Is it possible, it thinks, that we have neither seen nor perceived nor said anything real or of any importance yet? Is it possible that we have had thousands of years to look, ponder and record, and that we have let those thousands of years pass like a break at school, when one eats a sandwich and an apple?

Yes, it is possible.

Is it possible that despite our inventions and progress, despite our culture, religion and knowledge of the world, we have remained on the surface of life? Is it possible that even that surface, which might still have been something, has been covered with an unbelievably boring material, leaving it looking like drawing-room furniture in the summer holidays.

Yes, it is possible.

Is it possible that the entire history of the world has been misunderstood?
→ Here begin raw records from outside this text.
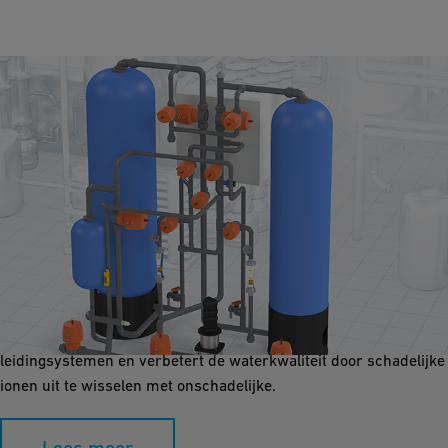
Ionenuitwisseling
Dit proces verwijdert ongewenste ionen zoals calcium,
magnesium en andere verontreinigingen zoals lood en nitraten.
Het verzacht hard water, voorkomt kalkaanslag in
leidingsystemen en verbetert de waterkwaliteit door schadelijke
ionen uit te wisselen met onschadelijke.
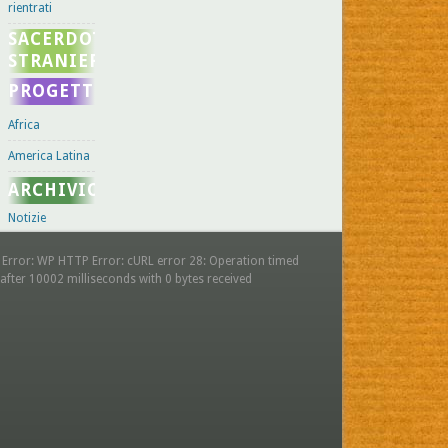
rientrati
SACERDOTI
STRANIERI
PROGETTI
Africa
America Latina
ARCHIVIO
Notizie
 Error: WP HTTP Error: cURL error 28: Operation timed
after 10002 milliseconds with 0 bytes received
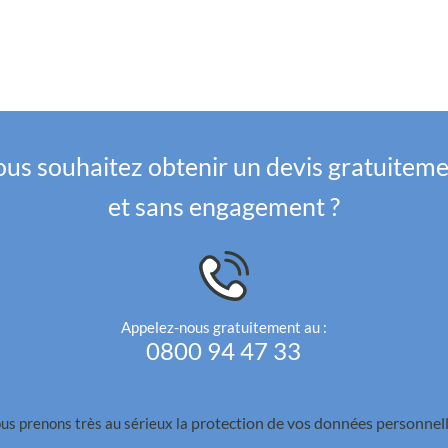
us souhaitez obtenir un devis gratuitem
et sans engagement ?
Appelez-nous gratuitement au :
0800 94 47 33
protection de vos données personnell
us prenons très au sérieux la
Is it possible that we have the past all wrong, because we have always spoken of its masses, exactly as if we were describing a great throng of people, rather than speaking of the one man they were all gathered around – because he was a stranger and was dying?

Yes, it is possible.

Is it possible that we imagined we had to retrieve what had happened before we were born? Is it possible that every single one of us had to be reminded that he came from all those who had gone before, and that, knowing this, he would refuse to listen to others possessed of other knowledge?

Yes, it is possible.

Is it possible that all these people have an exact knowledge of a past that never happened? Is it possible that all realities are nothing to them; that their life is winding down, connected to nothing at all, like a clock in an empty room –?

Yes, it is possible.

Is it possible that one knows nothing of girls, who are nonetheless living? Is it possible that one says ‘women’, ‘children’, ‘boys’ without any suspicion (none whatsoever, despite all one's education) that these words have long since had no plural, but only countless singulars?

Yes, it is possible.

Is it possible that there are people who say ‘God’ and suppose they mean something shared by all? – Only consider two schoolboys: one of them buys a knife, and the other buys an identical one on the same day. And a week later, they show each other the two knives, and they turn out to be only remotely similar, so differently have they been shaped by different hands. (Well, comments the mother of one, if you will go wearing everything out right away.) – Ah, yes: is it possible to believe we could have a god without making use of him?

Yes, it is possible.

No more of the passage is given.